Materials provided >>

——

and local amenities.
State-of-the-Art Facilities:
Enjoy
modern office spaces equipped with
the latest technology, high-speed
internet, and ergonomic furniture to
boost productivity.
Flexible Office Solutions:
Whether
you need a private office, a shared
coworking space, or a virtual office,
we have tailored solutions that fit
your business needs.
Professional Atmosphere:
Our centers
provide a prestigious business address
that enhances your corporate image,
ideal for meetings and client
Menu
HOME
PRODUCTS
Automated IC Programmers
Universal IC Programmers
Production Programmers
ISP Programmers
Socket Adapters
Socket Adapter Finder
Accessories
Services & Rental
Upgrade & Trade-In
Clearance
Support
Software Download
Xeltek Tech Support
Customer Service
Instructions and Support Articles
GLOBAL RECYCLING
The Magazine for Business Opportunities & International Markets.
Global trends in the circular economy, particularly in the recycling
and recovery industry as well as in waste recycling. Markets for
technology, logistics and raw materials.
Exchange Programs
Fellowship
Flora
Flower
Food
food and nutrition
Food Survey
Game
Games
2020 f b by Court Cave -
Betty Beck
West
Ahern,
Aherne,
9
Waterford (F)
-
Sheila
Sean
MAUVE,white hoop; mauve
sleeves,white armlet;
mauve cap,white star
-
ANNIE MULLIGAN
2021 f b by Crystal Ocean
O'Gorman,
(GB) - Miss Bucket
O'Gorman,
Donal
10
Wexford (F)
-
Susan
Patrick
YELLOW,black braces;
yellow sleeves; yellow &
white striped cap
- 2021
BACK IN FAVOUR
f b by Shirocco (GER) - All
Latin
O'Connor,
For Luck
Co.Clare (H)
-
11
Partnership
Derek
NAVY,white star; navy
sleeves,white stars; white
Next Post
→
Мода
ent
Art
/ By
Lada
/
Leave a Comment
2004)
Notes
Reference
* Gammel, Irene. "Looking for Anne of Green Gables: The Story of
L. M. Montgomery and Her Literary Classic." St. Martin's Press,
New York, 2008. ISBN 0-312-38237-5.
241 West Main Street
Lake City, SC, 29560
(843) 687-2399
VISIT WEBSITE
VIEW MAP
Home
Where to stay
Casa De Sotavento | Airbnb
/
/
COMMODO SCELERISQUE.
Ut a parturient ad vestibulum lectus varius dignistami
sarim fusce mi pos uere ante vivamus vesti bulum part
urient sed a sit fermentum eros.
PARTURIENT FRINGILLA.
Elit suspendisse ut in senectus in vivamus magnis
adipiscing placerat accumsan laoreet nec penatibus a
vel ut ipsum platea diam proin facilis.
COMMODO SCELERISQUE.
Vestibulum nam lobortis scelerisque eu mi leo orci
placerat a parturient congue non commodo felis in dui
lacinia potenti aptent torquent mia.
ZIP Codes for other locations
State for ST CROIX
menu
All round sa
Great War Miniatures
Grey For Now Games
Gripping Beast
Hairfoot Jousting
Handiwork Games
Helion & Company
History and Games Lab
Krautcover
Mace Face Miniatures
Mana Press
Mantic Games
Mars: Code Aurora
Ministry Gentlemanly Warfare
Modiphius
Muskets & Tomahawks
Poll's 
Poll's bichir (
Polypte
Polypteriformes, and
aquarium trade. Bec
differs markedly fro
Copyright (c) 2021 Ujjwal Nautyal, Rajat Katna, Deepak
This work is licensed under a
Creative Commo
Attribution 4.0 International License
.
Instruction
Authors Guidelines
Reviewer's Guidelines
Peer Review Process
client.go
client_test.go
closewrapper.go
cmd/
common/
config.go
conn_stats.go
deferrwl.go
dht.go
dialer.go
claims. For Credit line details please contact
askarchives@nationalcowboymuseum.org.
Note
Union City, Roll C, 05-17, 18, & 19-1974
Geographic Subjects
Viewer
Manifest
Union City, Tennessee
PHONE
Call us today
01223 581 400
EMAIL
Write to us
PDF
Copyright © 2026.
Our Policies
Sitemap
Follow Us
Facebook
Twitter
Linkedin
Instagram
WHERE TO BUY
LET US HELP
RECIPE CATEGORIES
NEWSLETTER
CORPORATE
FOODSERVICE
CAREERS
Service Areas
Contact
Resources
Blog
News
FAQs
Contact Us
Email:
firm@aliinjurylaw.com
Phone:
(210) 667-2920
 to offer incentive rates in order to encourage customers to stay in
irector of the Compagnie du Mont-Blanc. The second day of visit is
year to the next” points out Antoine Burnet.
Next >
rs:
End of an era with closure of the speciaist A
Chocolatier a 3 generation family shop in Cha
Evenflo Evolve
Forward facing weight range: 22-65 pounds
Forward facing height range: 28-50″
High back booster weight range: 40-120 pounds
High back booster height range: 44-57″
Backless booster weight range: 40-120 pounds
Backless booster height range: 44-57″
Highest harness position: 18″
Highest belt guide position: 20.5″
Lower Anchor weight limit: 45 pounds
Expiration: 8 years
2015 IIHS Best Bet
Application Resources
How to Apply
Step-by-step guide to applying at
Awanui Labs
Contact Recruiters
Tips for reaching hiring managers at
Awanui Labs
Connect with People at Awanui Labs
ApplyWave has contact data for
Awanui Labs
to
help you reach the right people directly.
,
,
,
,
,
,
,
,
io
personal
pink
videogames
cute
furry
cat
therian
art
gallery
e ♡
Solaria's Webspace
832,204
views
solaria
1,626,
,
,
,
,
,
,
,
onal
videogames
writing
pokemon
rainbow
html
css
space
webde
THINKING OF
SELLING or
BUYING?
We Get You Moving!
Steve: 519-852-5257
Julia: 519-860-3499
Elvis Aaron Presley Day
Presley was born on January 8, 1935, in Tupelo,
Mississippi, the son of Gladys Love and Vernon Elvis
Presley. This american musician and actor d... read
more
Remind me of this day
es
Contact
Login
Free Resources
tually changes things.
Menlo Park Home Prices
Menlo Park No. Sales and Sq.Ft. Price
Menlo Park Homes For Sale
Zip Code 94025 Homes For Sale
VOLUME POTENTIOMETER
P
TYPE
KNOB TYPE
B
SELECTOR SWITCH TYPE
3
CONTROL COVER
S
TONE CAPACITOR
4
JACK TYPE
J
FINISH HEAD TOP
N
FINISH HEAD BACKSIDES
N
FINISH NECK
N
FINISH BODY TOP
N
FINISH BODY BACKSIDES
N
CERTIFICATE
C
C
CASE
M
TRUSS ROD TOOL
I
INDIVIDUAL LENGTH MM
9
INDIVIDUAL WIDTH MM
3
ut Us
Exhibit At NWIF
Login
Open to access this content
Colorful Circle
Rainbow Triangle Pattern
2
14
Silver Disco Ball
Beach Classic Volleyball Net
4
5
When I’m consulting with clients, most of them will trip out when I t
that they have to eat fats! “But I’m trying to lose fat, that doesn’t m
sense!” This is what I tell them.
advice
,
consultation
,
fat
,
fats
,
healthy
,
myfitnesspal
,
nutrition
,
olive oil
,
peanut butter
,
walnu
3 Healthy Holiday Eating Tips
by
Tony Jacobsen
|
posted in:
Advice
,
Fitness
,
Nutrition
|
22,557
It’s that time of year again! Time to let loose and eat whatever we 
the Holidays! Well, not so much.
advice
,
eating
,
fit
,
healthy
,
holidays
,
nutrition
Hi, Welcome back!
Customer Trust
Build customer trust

——

Directions >> Restate the listing word for word.

Solution to this exercise >>
and local amenities.
State-of-the-Art Facilities:
Enjoy
modern office spaces equipped with
the latest technology, high-speed
internet, and ergonomic furniture to
boost productivity.
Flexible Office Solutions:
Whether
you need a private office, a shared
coworking space, or a virtual office,
we have tailored solutions that fit
your business needs.
Professional Atmosphere:
Our centers
provide a prestigious business address
that enhances your corporate image,
ideal for meetings and client
Menu
HOME
PRODUCTS
Automated IC Programmers
Universal IC Programmers
Production Programmers
ISP Programmers
Socket Adapters
Socket Adapter Finder
Accessories
Services & Rental
Upgrade & Trade-In
Clearance
Support
Software Download
Xeltek Tech Support
Customer Service
Instructions and Support Articles
GLOBAL RECYCLING
The Magazine for Business Opportunities & International Markets.
Global trends in the circular economy, particularly in the recycling
and recovery industry as well as in waste recycling. Markets for
technology, logistics and raw materials.
Exchange Programs
Fellowship
Flora
Flower
Food
food and nutrition
Food Survey
Game
Games
2020 f b by Court Cave -
Betty Beck
West
Ahern,
Aherne,
9
Waterford (F)
-
Sheila
Sean
MAUVE,white hoop; mauve
sleeves,white armlet;
mauve cap,white star
-
ANNIE MULLIGAN
2021 f b by Crystal Ocean
O'Gorman,
(GB) - Miss Bucket
O'Gorman,
Donal
10
Wexford (F)
-
Susan
Patrick
YELLOW,black braces;
yellow sleeves; yellow &
white striped cap
- 2021
BACK IN FAVOUR
f b by Shirocco (GER) - All
Latin
O'Connor,
For Luck
Co.Clare (H)
-
11
Partnership
Derek
NAVY,white star; navy
sleeves,white stars; white
Next Post
→
Мода
ent
Art
/ By
Lada
/
Leave a Comment
2004)
Notes
Reference
* Gammel, Irene. "Looking for Anne of Green Gables: The Story of
L. M. Montgomery and Her Literary Classic." St. Martin's Press,
New York, 2008. ISBN 0-312-38237-5.
241 West Main Street
Lake City, SC, 29560
(843) 687-2399
VISIT WEBSITE
VIEW MAP
Home
Where to stay
Casa De Sotavento | Airbnb
/
/
COMMODO SCELERISQUE.
Ut a parturient ad vestibulum lectus varius dignistami
sarim fusce mi pos uere ante vivamus vesti bulum part
urient sed a sit fermentum eros.
PARTURIENT FRINGILLA.
Elit suspendisse ut in senectus in vivamus magnis
adipiscing placerat accumsan laoreet nec penatibus a
vel ut ipsum platea diam proin facilis.
COMMODO SCELERISQUE.
Vestibulum nam lobortis scelerisque eu mi leo orci
placerat a parturient congue non commodo felis in dui
lacinia potenti aptent torquent mia.
ZIP Codes for other locations
State for ST CROIX
menu
All round sa
Great War Miniatures
Grey For Now Games
Gripping Beast
Hairfoot Jousting
Handiwork Games
Helion & Company
History and Games Lab
Krautcover
Mace Face Miniatures
Mana Press
Mantic Games
Mars: Code Aurora
Ministry Gentlemanly Warfare
Modiphius
Muskets & Tomahawks
Poll's 
Poll's bichir (
Polypte
Polypteriformes, and
aquarium trade. Bec
differs markedly fro
Copyright (c) 2021 Ujjwal Nautyal, Rajat Katna, Deepak
This work is licensed under a
Creative Commo
Attribution 4.0 International License
.
Instruction
Authors Guidelines
Reviewer's Guidelines
Peer Review Process
client.go
client_test.go
closewrapper.go
cmd/
common/
config.go
conn_stats.go
deferrwl.go
dht.go
dialer.go
claims. For Credit line details please contact
askarchives@nationalcowboymuseum.org.
Note
Union City, Roll C, 05-17, 18, & 19-1974
Geographic Subjects
Viewer
Manifest
Union City, Tennessee
PHONE
Call us today
01223 581 400
EMAIL
Write to us
PDF
Copyright © 2026.
Our Policies
Sitemap
Follow Us
Facebook
Twitter
Linkedin
Instagram
WHERE TO BUY
LET US HELP
RECIPE CATEGORIES
NEWSLETTER
CORPORATE
FOODSERVICE
CAREERS
Service Areas
Contact
Resources
Blog
News
FAQs
Contact Us
Email:
firm@aliinjurylaw.com
Phone:
(210) 667-2920
 to offer incentive rates in order to encourage customers to stay in
irector of the Compagnie du Mont-Blanc. The second day of visit is
year to the next” points out Antoine Burnet.
Next >
rs:
End of an era with closure of the speciaist A
Chocolatier a 3 generation family shop in Cha
Evenflo Evolve
Forward facing weight range: 22-65 pounds
Forward facing height range: 28-50″
High back booster weight range: 40-120 pounds
High back booster height range: 44-57″
Backless booster weight range: 40-120 pounds
Backless booster height range: 44-57″
Highest harness position: 18″
Highest belt guide position: 20.5″
Lower Anchor weight limit: 45 pounds
Expiration: 8 years
2015 IIHS Best Bet
Application Resources
How to Apply
Step-by-step guide to applying at
Awanui Labs
Contact Recruiters
Tips for reaching hiring managers at
Awanui Labs
Connect with People at Awanui Labs
ApplyWave has contact data for
Awanui Labs
to
help you reach the right people directly.
,
,
,
,
,
,
,
,
io
personal
pink
videogames
cute
furry
cat
therian
art
gallery
e ♡
Solaria's Webspace
832,204
views
solaria
1,626,
,
,
,
,
,
,
,
onal
videogames
writing
pokemon
rainbow
html
css
space
webde
THINKING OF
SELLING or
BUYING?
We Get You Moving!
Steve: 519-852-5257
Julia: 519-860-3499
Elvis Aaron Presley Day
Presley was born on January 8, 1935, in Tupelo,
Mississippi, the son of Gladys Love and Vernon Elvis
Presley. This american musician and actor d... read
more
Remind me of this day
es
Contact
Login
Free Resources
tually changes things.
Menlo Park Home Prices
Menlo Park No. Sales and Sq.Ft. Price
Menlo Park Homes For Sale
Zip Code 94025 Homes For Sale
VOLUME POTENTIOMETER
P
TYPE
KNOB TYPE
B
SELECTOR SWITCH TYPE
3
CONTROL COVER
S
TONE CAPACITOR
4
JACK TYPE
J
FINISH HEAD TOP
N
FINISH HEAD BACKSIDES
N
FINISH NECK
N
FINISH BODY TOP
N
FINISH BODY BACKSIDES
N
CERTIFICATE
C
C
CASE
M
TRUSS ROD TOOL
I
INDIVIDUAL LENGTH MM
9
INDIVIDUAL WIDTH MM
3
ut Us
Exhibit At NWIF
Login
Open to access this content
Colorful Circle
Rainbow Triangle Pattern
2
14
Silver Disco Ball
Beach Classic Volleyball Net
4
5
When I’m consulting with clients, most of them will trip out when I t
that they have to eat fats! “But I’m trying to lose fat, that doesn’t m
sense!” This is what I tell them.
advice
,
consultation
,
fat
,
fats
,
healthy
,
myfitnesspal
,
nutrition
,
olive oil
,
peanut butter
,
walnu
3 Healthy Holiday Eating Tips
by
Tony Jacobsen
|
posted in:
Advice
,
Fitness
,
Nutrition
|
22,557
It’s that time of year again! Time to let loose and eat whatever we 
the Holidays! Well, not so much.
advice
,
eating
,
fit
,
healthy
,
holidays
,
nutrition
Hi, Welcome back!
Customer Trust
Build customer trust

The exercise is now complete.